Non-invasive predictive assays which can confirm the presence or absence of hypoxic cells in human tumours show promise for understanding the natural history of tumour oxygenation, and improving the selection of patient subsets for novel radiotherapeutic strategies. Sensitiser adducts have been proposed as markers for hypoxic cells. Misonidazole analogues radiolabelled with iodine-123 have been developed for the detection of tumour hypoxia using conventional nuclear medicine techniques. In this pilot study, we have investigated one such potential marker, I-123-iodoazomycin arabinoside (I-123-IAZA).

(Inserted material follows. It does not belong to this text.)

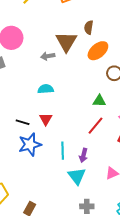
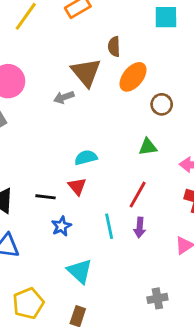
cyan semicircle: (46, 89) -> (86, 158), moved
red line: (95, 126) -> (138, 195), moved
blue star: (30, 144) -> (61, 226), size x0.6
cyan triangle: (77, 176) -> (80, 271), moved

Patients with advanced malignancies have undergone planar and single-photon emission computed tomographic (SPECT) imaging after intravenous administration of I-123-IAZA. We have observed radiotracer avidity in three out of ten tumours studied to date. Normal tissue activity of variable extent was also seen in the thyroid and salivary glands, upper aerodigestive tract, liver, intestine, and urinary bladder. Quantitative analysis of those images showing radiotracer avidity revealed tumour/normal tissue (T/N) ratios of 2.3 (primary small cell lung carcinoma), 1.9 (primary malignant fibrous histiocytoma) and 3.2 (brain metastasis from small cell lung carcinoma) at 18-24 h post injection. These preliminary data suggest that the use of gamma-emitter labelled 2-nitroimidazoles as diagnostic radiopharmaceuticals is feasible and safe, and that metabolic binding of I-123-IAZA is observed in some, but not all tumours. The inference that tumour I-123-IAZA avidity could be a non-invasive measure of tumour hypoxia deserves independent confirmation with needle oximetry.